Lincoln Letter and Mallet Go to Auction
With the holiday season comes the winter auctions, and Christie's December 5 books and manuscripts sale in New York is full of exquisite stocking stuffers for the collectors on your list. Among the items up for bid is a letter written in 1858 by Abraham Lincoln, at the time the Republican candidate for the United States Senate. Lincoln composed the letter in preparation for seven forthcoming debates with Democratic incumbent Stephen Douglas. (In 1858, senators were elected by state legislatures and these debates helped sway the Illinois General Assembly.) Addressed to fellow attorney Henry Asbury,
the letter outlines how Lincoln intended to debate whether a territory had the right to exclude slavery even in the wake of the Dred Scott v. Sandford Supreme Court case stating that Congress did not have the authority to prohibit slavery in U.S. territories.

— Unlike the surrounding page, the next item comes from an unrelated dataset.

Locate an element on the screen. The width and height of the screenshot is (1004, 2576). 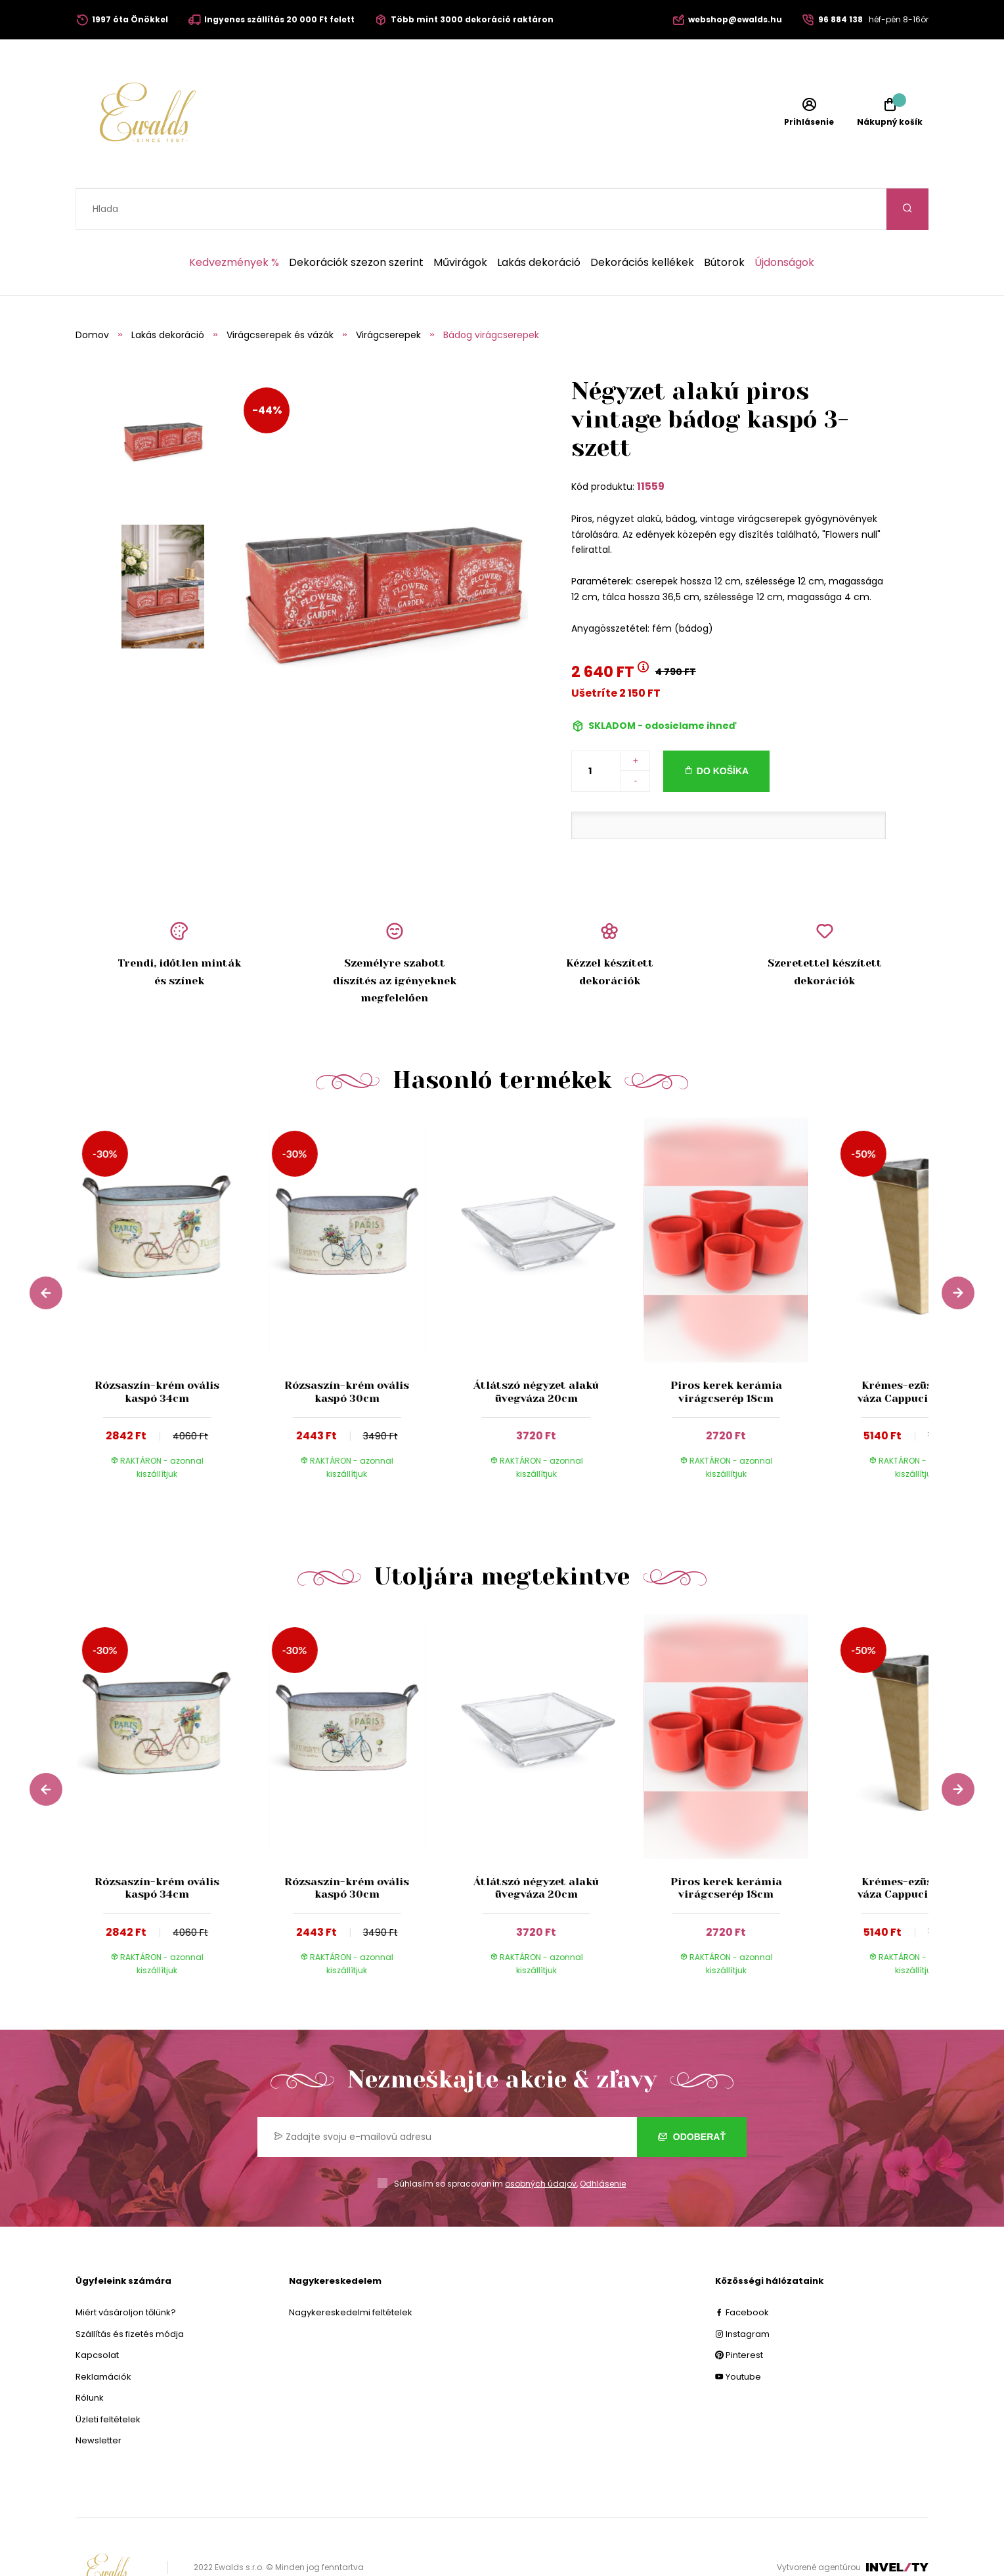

A recent convert to the Republican party after the collapse of the Whigs, Asbury had previously written to Lincoln on July 28 with suggestions for the second of seven debates with Douglas. "Do not let him [Douglas] dodge here," exhorted Douglas. Lincoln's response, dated July 31, agrees with Asbury's tactic to force Douglas to clarify his position on slavery, which in turn alienated Douglas from southern voters.
Though Lincoln lost his senate bid, the debates catapulted him into the national political consciousness. The resulting splintering of the Democratic Party gave Lincoln the necessary majority votes to become America's sixteenth president in 1860.

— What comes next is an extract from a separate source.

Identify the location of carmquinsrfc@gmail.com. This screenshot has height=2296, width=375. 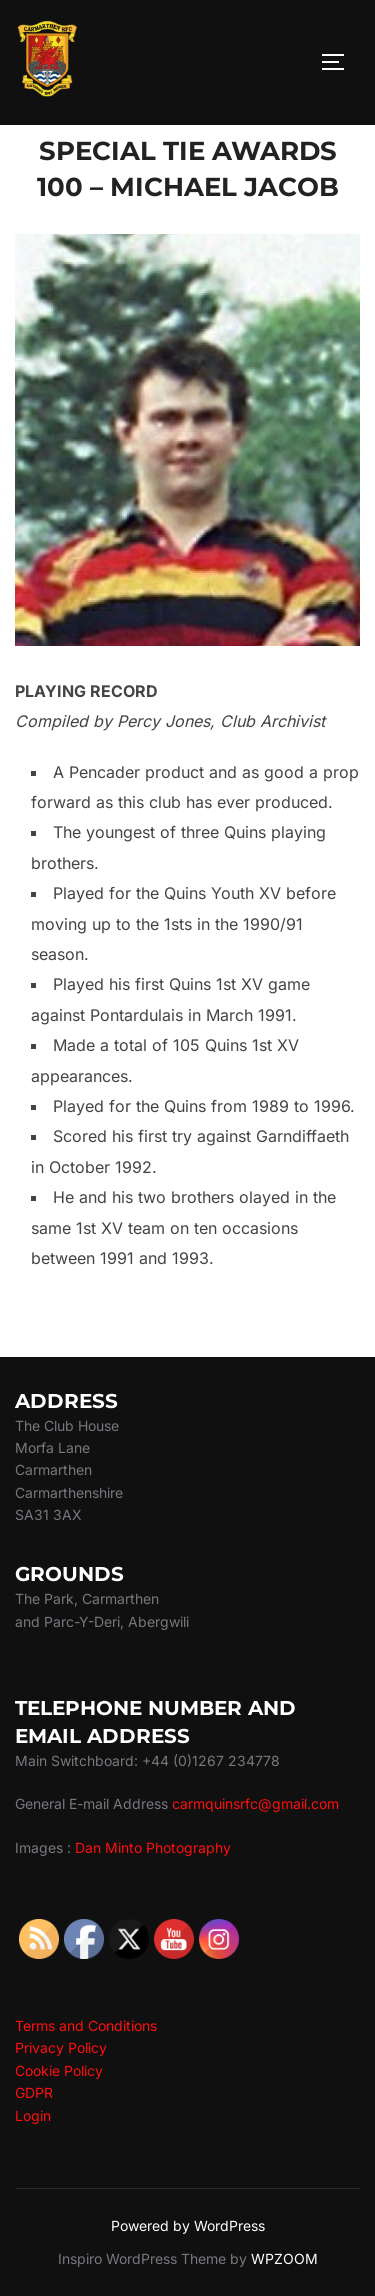 (255, 1803). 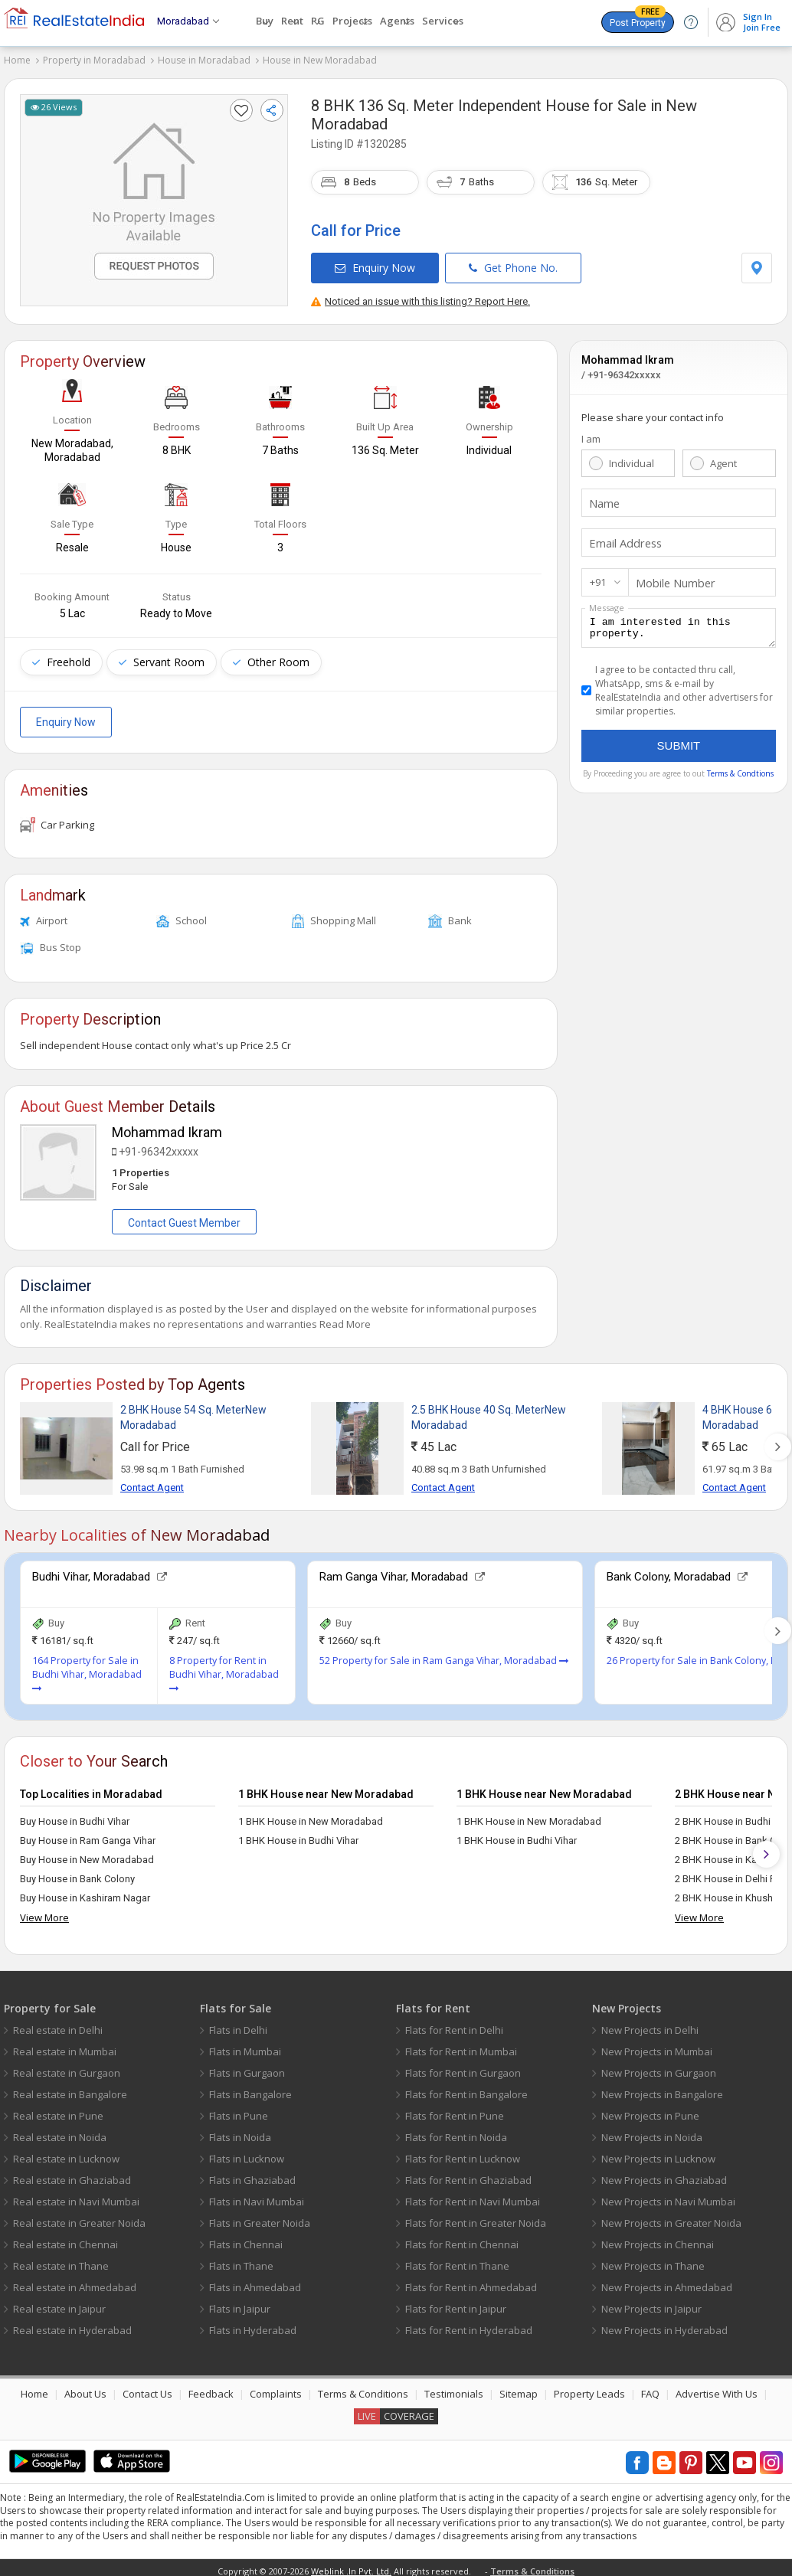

Pre-sale estimates on this document fall between $500,000-700,000.
Offered in the same auction: a wooden bench mallet bearing the initials "A.L." that is believed to be the earliest artifact belonging to Lincoln in a private collection. Fashioned from a broken rail-splitting maul, Lincoln used the mallet when he lived in Pigeon Creek, Indiana, from 1816 through 1830. The maul is crafted from a cherry wood burl with a hickory handle. The mallet came into possession of Lincoln's Pigeon Creek neighbor, Barnabas Carter, Jr. in 1829 or 1830, and has remained in the family until now. Pre-sale estimates range from $300,000-500,000.